The birds are housed in a large aviary that they will share with tui and kererū.

She says they have been working towards this for a long time, including digging out the ground and putting bush into the aviary - "Now it feels unreal having them here".

"Hopefully they will do really well in here and produce us some babies."

The two pāteke have their first swim in their new home. Photo/Shauni James
The two pāteke have their first swim in their new home. Photo/Shauni James

Kevin Evans, Pāteke Recovery Group captive and reintroduction co-ordinator says pāteke ducks have gone from being highly endangered to recovering, but are still not out of the woods.

In numbers, they got down to as low as about 700 and are now back up to 2500 to 3000.

He says pāteke ducks are endemic to New Zealand, highly territorial, will protect their territories from any other species, and form pair bonds.

Like all native species, predators such as stoats and cats are threats, Kevin says.

Lisa Tumahai, Kaiwhakahaere of Te Rūnanga o Ngāi Tahu says the protection of taonga species was an important part of Te Kerēme, the Ngāi Tahu claim.
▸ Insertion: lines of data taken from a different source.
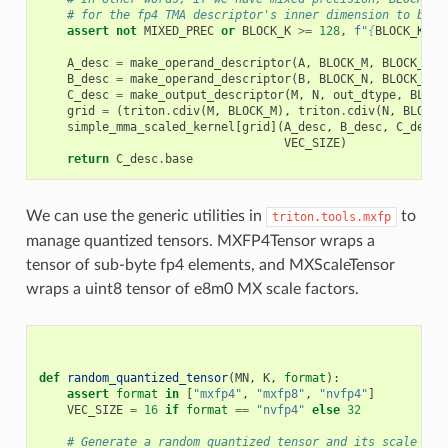
# for the fp4 TMA descriptor's inner dimension to be a
assert
not
MIXED_PREC
or
BLOCK_K
>=
128
,
f
"
{
BLOCK_K
=}
 
A_desc
=
make_operand_descriptor
(
A
,
BLOCK_M
,
BLOCK_K
,
B_desc
=
make_operand_descriptor
(
B
,
BLOCK_N
,
BLOCK_K
,
C_desc
=
make_output_descriptor
(
M
,
N
,
out_dtype
,
BLOCK
grid
=
(
triton
.
cdiv
(
M
,
BLOCK_M
),
triton
.
cdiv
(
N
,
BLOCK_
simple_mma_scaled_kernel
[
grid
](
A_desc
,
B_desc
,
C_desc
,
VEC_SIZE
)
return
C_desc
.
base
We can use the generic utilities in
to
triton.tools.mxfp
manage quantized tensors. MXFP4Tensor wraps a
tensor of sub-byte fp4 elements, and MXScaleTensor
wraps a uint8 tensor of e8m0 MX scale factors.
def
random_quantized_tensor
(
MN
,
K
,
format
):
assert
format
in
[
"mxfp4"
,
"mxfp8"
,
"nvfp4"
]
VEC_SIZE
=
16
if
format
==
"nvfp4"
else
32
# Generate a random quantized tensor and its scale fac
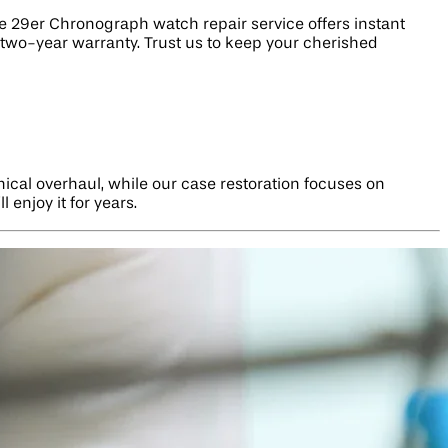
29er Chronograph watch repair service offers instant
 two-year warranty. Trust us to keep your cherished
ical overhaul, while our case restoration focuses on
 enjoy it for years.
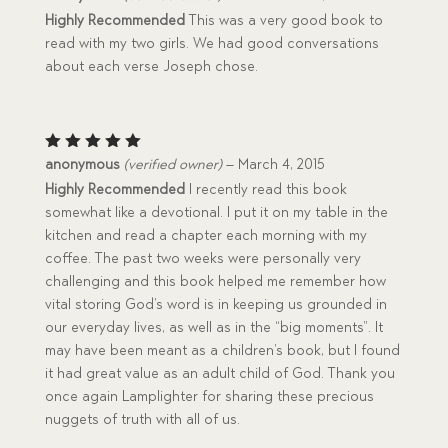
out of 5
Highly Recommended
This was a very good book to
read with my two girls. We had good conversations
about each verse Joseph chose.
Rated
5
anonymous
(verified owner)
–
March 4, 2015
out of 5
Highly Recommended
I recently read this book
somewhat like a devotional. I put it on my table in the
kitchen and read a chapter each morning with my
coffee. The past two weeks were personally very
challenging and this book helped me remember how
vital storing God’s word is in keeping us grounded in
our everyday lives, as well as in the “big moments”. It
may have been meant as a children’s book, but I found
it had great value as an adult child of God. Thank you
once again Lamplighter for sharing these precious
nuggets of truth with all of us.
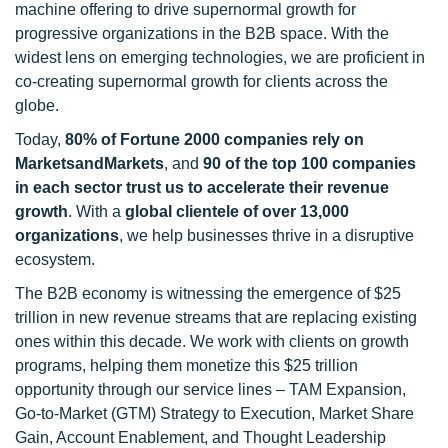
machine offering to drive supernormal growth for
progressive organizations in the B2B space. With the
widest lens on emerging technologies, we are proficient in
co-creating supernormal growth for clients across the
globe.
Today,
80% of Fortune 2000 companies rely on
MarketsandMarkets
, and
90 of the top 100 companies
in each sector trust us to accelerate their revenue
growth
. With a
global clientele of over 13,000
organizations
, we help businesses thrive in a disruptive
ecosystem.
The B2B economy is witnessing the emergence of $25
trillion in new revenue streams that are replacing existing
ones within this decade. We work with clients on growth
programs, helping them monetize this $25 trillion
opportunity through our service lines – TAM Expansion,
Go-to-Market (GTM) Strategy to Execution, Market Share
Gain, Account Enablement, and Thought Leadership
"Caring for the pāteke at Rainbow Springs will help protect our toanga species and that should be celebrated.

"Across all our businesses we have a strong conservation focus as we take our kaitiaki role very seriously."

David Hennigan, business manager at Rainbow Springs says they saw an opportunity to play their part to help this native species survive and were thrilled to be in a position to offer the pair a new home.

"Pāteke aren't known to most New Zealanders, with kiwi and other better known species often taking the limelight, so it's great that we'll be introducing these quirky little guys to our visitors."

DOC's Pāteke Captive Breeding Programme has successfully released more than two thousand pāteke into the wild since 2003.